----- Exercise input -----

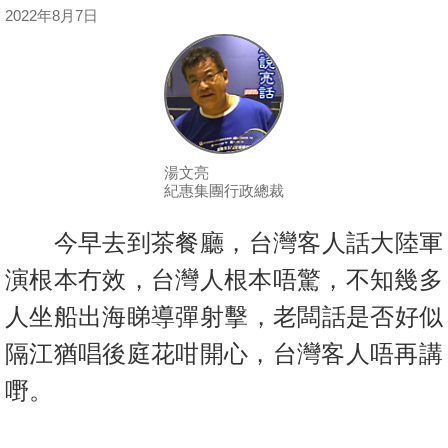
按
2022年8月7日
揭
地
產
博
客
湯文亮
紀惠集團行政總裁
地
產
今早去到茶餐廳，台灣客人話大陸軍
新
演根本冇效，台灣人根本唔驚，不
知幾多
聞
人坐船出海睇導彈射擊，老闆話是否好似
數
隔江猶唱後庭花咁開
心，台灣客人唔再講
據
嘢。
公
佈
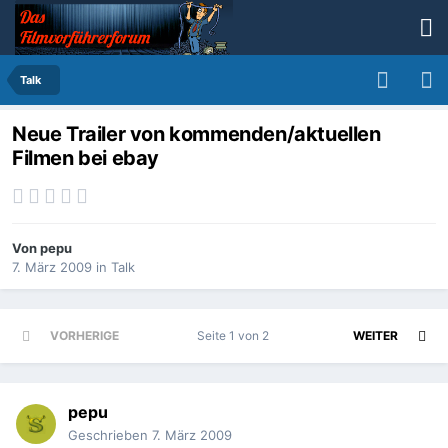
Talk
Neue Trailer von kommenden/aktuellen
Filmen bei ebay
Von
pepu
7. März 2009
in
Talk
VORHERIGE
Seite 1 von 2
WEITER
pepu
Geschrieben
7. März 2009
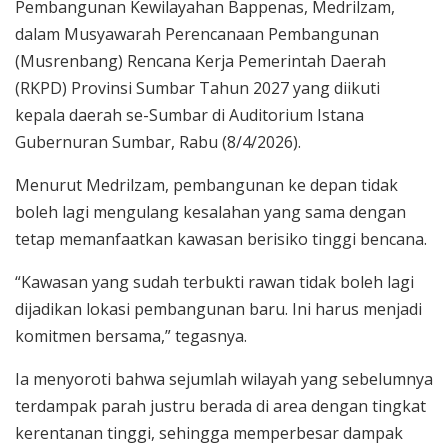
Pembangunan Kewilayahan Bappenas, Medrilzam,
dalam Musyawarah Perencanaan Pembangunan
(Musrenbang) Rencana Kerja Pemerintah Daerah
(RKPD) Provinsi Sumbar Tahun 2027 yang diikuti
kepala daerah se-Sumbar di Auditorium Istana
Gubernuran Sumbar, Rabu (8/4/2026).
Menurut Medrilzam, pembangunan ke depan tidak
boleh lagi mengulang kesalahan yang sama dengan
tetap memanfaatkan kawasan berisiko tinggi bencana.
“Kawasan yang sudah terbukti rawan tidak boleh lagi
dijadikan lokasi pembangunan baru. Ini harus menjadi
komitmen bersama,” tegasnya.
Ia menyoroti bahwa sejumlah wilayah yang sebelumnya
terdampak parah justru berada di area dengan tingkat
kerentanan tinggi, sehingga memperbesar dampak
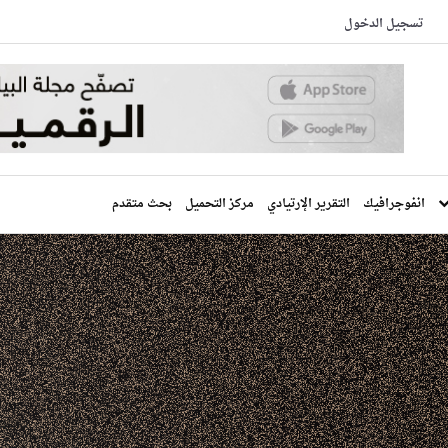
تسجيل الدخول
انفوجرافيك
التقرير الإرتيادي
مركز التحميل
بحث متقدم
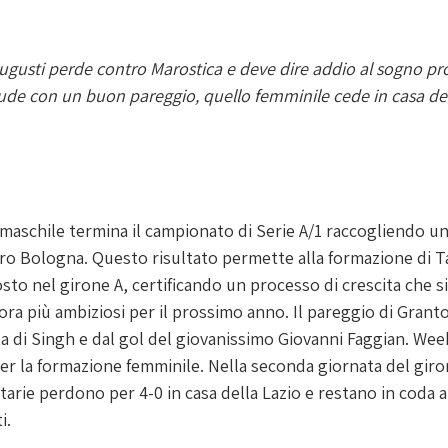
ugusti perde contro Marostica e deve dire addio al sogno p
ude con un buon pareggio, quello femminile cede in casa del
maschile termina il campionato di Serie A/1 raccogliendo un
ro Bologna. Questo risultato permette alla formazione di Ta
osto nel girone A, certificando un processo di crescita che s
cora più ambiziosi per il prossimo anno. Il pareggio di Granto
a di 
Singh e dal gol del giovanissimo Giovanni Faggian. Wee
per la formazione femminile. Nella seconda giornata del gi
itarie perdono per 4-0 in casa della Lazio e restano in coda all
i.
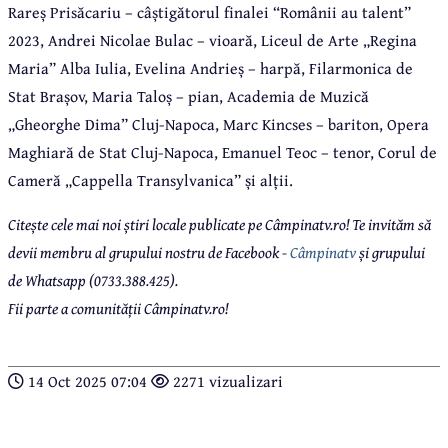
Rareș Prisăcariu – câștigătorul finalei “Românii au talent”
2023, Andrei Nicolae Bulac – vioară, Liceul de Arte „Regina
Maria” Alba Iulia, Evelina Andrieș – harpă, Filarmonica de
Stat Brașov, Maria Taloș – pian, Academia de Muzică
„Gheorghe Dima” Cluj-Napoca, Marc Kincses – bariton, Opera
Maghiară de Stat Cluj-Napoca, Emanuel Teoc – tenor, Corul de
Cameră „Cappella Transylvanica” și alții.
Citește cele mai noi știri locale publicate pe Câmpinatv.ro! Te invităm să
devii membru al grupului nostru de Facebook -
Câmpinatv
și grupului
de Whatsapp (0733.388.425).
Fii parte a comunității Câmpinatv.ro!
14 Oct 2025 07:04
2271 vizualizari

-----

To do: Go through the data and gather every line that holds "Cluj".

Task response:
„Gheorghe Dima” Cluj-Napoca, Marc Kincses – bariton, Opera
Maghiară de Stat Cluj-Napoca, Emanuel Teoc – tenor, Corul de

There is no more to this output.